Assim que entrei na sala e te vi sentado à mesa enquanto convidado desconhecido soube que eras tu perante esse descontrolo que tentamos disfarçar. Soube-o pelo teu sorriso. Soube-o através dos teus olhos. Soube-o pela forma como me olhaste enquanto dizias o teu nome.
Saber-te comprometido deu-me uma liberdade levemente castradora. Saber-te comprometido aliviou-me o peito, por julgar que a possibilidade de me apaixonar por ti fora cortada na sua raíz, antes mesmo que ela se aventurasse em romper peito fora. E senti-me livre nessa liberdade de poder apreciar cada um dos teus traços, cada linha dos teus lábios, nessa admiração tímida e quase camuflada, de quem não tem receio que à paixão seja dada a hipótese de respirar.
Esse alívio de se estar não sentindo. Esse sentir que nos leva a sentir o peito parecer estalar de calor, os olhos queimar de desejo, a ânsia do toque apoderar-se das mãos. Quanta liberdade há no simples deleite de quem faz do outro simples matéria observatória, matéria analisada ao microscópio da alma, doce tentação suavemente proibida.

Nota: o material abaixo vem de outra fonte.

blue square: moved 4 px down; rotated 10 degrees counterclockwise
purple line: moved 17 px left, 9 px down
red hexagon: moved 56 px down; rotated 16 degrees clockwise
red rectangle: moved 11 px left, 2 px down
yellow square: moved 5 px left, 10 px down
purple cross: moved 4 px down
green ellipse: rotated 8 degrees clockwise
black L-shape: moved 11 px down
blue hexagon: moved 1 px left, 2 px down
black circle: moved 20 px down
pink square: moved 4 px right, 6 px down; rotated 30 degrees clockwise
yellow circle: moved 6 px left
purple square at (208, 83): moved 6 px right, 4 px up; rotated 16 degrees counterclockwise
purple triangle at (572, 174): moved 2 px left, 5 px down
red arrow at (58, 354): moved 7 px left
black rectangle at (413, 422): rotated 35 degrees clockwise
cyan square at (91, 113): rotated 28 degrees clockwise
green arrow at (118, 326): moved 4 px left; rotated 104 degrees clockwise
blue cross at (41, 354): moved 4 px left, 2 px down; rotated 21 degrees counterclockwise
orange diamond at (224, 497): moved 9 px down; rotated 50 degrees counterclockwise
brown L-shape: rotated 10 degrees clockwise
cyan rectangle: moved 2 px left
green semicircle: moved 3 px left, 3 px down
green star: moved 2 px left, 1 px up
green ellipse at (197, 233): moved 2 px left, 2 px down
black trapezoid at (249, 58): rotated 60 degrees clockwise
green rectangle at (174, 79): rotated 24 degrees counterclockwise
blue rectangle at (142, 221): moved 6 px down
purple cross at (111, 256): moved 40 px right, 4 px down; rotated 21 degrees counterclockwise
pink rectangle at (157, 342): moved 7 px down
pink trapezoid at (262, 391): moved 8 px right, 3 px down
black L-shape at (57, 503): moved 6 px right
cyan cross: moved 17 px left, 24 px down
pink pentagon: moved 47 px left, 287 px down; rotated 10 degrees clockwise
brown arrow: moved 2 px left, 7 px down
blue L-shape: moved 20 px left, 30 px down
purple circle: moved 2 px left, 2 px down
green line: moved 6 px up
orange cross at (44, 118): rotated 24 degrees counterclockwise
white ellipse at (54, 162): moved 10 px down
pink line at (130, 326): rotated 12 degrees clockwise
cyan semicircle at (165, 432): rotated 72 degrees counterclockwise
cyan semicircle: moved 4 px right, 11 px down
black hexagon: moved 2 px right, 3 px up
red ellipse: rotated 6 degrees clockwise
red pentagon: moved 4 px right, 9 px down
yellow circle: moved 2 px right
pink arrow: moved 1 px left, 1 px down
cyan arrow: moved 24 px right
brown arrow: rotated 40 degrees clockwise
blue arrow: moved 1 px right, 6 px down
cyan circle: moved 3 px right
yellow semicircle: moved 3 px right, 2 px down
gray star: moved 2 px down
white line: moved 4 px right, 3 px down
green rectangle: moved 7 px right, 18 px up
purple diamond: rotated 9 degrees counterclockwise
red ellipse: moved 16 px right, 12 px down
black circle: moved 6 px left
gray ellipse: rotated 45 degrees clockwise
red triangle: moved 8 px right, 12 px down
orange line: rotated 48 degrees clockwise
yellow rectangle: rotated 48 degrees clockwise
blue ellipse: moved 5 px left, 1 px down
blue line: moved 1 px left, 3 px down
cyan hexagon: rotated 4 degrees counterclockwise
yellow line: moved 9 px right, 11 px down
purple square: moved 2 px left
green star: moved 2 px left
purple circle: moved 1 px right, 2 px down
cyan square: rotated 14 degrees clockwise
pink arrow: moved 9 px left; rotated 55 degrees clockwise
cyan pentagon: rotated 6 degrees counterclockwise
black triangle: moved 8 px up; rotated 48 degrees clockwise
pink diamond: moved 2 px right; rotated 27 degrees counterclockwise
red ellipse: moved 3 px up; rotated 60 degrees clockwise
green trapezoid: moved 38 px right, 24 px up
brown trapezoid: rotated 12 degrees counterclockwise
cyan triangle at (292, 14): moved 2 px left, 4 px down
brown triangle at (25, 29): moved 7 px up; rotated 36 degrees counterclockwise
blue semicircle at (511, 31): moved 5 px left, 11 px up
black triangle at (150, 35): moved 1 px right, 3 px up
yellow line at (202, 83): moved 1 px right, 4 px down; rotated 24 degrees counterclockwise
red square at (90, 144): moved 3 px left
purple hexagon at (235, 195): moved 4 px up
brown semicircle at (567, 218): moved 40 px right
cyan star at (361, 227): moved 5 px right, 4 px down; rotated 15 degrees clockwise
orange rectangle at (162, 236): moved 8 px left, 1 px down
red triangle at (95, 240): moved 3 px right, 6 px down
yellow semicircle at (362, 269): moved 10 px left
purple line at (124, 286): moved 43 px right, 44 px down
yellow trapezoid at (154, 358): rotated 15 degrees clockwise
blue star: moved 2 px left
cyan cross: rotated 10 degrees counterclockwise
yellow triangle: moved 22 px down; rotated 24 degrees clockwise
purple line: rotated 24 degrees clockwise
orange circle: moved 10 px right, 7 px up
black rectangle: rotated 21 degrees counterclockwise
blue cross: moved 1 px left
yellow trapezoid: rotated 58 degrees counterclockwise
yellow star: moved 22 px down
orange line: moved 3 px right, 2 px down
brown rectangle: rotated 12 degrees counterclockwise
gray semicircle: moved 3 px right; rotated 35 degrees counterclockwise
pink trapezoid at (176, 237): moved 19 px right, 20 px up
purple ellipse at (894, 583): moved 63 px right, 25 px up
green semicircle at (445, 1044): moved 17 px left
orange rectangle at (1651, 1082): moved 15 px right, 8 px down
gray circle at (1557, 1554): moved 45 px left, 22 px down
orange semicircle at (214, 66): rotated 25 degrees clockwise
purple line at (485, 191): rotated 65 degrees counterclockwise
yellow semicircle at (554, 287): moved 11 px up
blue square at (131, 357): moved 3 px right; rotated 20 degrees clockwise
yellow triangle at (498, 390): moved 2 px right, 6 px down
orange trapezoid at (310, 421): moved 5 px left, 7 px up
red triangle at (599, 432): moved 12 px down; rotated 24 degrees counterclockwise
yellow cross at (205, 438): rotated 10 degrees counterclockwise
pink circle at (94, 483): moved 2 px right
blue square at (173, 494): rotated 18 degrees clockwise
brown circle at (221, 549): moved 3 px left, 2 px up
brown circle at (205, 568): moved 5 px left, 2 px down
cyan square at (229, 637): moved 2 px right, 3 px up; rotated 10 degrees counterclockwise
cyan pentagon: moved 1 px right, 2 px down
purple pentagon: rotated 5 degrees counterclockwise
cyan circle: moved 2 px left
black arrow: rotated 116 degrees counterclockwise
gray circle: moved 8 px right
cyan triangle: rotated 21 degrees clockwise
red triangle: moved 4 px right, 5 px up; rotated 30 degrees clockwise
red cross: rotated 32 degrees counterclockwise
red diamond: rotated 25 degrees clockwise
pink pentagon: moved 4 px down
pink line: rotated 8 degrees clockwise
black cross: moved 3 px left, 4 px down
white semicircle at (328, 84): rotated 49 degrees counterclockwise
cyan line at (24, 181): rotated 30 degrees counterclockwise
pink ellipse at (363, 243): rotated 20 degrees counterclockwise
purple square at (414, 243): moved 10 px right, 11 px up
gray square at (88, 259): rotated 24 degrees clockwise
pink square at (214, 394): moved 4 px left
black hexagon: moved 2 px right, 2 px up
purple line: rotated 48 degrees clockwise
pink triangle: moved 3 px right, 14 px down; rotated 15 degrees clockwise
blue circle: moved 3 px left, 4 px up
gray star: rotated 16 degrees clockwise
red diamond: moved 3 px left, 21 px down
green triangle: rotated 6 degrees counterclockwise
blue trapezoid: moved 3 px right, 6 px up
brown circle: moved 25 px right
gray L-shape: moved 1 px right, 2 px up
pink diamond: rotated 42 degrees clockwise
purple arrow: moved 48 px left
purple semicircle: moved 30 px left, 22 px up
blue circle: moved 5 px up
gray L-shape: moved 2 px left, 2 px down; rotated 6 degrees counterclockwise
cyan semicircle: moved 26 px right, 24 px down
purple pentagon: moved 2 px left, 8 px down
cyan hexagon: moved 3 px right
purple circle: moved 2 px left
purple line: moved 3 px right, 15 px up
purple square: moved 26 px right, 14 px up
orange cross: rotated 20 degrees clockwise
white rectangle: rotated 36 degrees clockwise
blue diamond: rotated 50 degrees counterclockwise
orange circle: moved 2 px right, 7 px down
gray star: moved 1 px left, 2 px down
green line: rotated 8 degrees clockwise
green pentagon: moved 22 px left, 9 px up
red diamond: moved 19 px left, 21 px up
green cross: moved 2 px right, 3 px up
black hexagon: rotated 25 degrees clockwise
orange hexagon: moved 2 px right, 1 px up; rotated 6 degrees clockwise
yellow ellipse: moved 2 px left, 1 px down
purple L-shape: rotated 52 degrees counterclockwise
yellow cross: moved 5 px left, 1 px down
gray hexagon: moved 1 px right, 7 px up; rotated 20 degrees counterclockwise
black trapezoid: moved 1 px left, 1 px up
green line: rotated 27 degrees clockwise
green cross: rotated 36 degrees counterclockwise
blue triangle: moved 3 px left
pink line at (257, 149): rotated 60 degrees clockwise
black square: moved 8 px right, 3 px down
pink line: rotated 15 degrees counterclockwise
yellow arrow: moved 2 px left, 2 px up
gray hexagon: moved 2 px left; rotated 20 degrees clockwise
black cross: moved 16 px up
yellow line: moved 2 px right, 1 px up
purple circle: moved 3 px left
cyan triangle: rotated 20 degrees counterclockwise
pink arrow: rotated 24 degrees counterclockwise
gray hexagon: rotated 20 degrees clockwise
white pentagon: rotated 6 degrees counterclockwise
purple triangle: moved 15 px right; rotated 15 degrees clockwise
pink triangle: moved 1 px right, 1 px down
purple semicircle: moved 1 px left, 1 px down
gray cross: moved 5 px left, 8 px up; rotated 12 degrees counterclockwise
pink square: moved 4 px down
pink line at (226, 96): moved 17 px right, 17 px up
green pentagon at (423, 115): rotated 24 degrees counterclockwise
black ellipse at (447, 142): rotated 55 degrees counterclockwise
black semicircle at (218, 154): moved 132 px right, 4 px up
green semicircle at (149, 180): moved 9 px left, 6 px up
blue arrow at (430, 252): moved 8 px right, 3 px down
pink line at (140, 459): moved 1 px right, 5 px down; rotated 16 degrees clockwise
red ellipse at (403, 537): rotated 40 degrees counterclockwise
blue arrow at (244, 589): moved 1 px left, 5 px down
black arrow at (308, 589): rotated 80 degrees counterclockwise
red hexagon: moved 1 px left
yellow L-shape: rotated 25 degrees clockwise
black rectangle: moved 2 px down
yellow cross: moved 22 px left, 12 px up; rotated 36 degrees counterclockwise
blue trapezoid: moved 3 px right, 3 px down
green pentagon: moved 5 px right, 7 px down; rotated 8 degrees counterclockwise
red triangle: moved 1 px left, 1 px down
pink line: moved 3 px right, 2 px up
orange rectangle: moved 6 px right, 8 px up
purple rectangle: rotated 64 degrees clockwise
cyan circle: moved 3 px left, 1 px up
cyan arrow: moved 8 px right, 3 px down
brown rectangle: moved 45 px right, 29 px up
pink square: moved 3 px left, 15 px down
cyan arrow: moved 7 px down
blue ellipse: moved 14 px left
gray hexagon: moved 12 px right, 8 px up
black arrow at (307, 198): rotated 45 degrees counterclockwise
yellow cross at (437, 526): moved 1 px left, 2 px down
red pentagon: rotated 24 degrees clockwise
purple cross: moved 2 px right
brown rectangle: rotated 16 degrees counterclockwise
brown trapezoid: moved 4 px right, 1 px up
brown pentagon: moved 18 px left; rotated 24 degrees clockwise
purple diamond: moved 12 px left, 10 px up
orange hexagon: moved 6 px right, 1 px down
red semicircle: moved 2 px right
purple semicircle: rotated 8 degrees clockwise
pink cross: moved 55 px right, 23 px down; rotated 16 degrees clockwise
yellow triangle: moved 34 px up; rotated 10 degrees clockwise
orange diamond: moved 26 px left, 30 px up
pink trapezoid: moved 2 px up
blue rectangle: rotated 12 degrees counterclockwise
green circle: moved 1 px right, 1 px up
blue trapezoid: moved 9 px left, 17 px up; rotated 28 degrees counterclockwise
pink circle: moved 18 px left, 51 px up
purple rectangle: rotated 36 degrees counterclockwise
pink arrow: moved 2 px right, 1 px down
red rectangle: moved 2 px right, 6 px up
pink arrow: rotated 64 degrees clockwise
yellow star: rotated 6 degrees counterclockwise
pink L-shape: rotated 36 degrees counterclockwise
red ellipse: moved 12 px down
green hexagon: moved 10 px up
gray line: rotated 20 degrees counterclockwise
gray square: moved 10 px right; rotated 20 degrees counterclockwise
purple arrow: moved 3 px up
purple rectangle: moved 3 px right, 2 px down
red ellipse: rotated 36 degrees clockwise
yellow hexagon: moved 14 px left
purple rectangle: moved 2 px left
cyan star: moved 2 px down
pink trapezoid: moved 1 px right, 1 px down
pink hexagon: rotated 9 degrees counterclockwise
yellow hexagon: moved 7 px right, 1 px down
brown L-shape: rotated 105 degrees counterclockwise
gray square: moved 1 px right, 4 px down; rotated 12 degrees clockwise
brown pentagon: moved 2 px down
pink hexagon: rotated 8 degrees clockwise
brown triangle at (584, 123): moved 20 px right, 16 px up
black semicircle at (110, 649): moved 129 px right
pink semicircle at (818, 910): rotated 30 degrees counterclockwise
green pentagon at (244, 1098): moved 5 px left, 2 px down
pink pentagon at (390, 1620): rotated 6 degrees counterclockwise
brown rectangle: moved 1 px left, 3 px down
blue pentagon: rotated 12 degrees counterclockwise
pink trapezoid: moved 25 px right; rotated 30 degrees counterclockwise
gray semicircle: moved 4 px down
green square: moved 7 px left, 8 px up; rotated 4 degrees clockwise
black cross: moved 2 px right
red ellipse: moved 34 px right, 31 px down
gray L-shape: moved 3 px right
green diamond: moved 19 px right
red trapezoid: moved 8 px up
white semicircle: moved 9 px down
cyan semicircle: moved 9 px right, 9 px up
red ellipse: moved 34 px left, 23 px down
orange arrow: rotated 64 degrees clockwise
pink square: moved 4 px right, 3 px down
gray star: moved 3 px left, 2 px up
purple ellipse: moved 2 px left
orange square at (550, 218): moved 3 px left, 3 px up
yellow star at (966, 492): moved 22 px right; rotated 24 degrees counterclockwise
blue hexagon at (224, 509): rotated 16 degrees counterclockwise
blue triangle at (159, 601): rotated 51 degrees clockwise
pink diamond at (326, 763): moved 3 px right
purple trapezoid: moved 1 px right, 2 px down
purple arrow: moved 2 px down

Dar-te-ia tudo. Mas dar-te-ei nada. Não preciso amar-te. Não quero amar-te. Prefiro ficar deste lado da mesa, frente ao teu corpo, com esses leves roçar de pés a que pedimos desculpa, tecendo sorrisos enquanto falas, delineando detalhadamente cada momento na imaginação, dando asas ao proibido, à sua concretização numa escala que o real não permite, entre essas linhas que jamais ousarei contar.
Não nos teremos. Desejar-nos-emos eternamente. E a nossa pele será sempre fogo quando nos encontrarmos.